[Dataset excerpts]
——
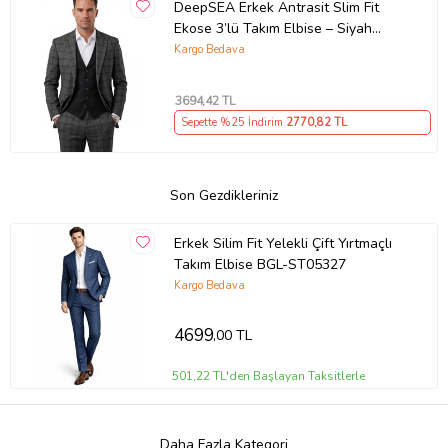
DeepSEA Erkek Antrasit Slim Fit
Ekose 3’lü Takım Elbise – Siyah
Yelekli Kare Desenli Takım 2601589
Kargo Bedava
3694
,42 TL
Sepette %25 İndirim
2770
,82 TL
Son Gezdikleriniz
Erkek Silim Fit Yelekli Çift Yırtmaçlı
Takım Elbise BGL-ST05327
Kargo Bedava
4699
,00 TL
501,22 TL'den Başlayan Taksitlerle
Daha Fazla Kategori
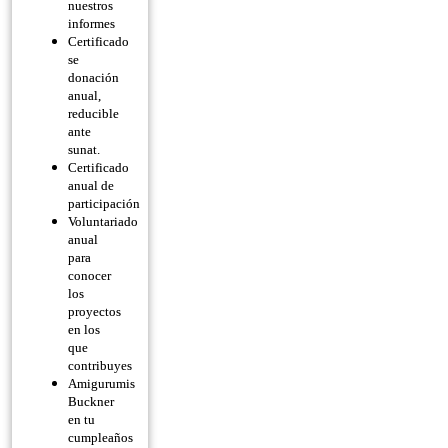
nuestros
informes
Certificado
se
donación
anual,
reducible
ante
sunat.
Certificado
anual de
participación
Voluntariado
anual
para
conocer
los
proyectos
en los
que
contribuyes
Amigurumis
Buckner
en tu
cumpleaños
——
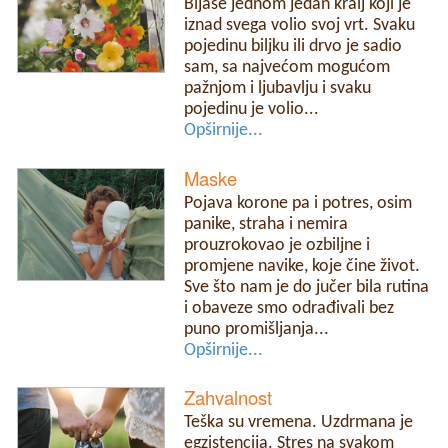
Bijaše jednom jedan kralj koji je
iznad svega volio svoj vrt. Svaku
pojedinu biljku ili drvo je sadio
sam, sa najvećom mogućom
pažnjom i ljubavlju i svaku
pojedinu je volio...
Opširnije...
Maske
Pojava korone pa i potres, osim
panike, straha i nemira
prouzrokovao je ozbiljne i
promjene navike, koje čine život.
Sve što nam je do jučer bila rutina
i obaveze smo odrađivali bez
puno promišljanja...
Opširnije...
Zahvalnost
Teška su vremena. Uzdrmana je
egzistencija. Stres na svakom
——
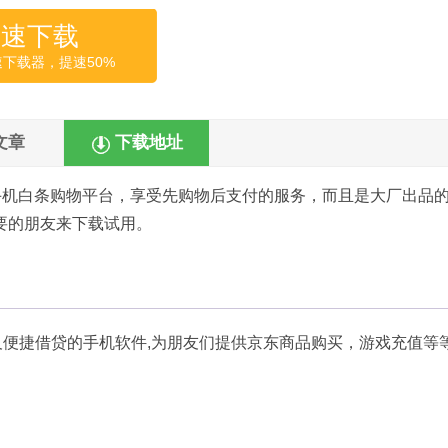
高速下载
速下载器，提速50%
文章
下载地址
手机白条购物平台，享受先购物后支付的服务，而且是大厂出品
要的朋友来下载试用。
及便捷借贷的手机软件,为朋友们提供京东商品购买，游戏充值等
——
Exercise » Using the entries above, output exactly the lines between the line holding "pojedinu biljku ili drvo je sadio" and the line holding "egzistencija. Stres na svakom", end lines included, and nothing more.

Final answer »
pojedinu biljku ili drvo je sadio
sam, sa najvećom mogućom
pažnjom i ljubavlju i svaku
pojedinu je volio...
Opširnije...
Maske
Pojava korone pa i potres, osim
panike, straha i nemira
prouzrokovao je ozbiljne i
promjene navike, koje čine život.
Sve što nam je do jučer bila rutina
i obaveze smo odrađivali bez
puno promišljanja...
Opširnije...
Zahvalnost
Teška su vremena. Uzdrmana je
egzistencija. Stres na svakom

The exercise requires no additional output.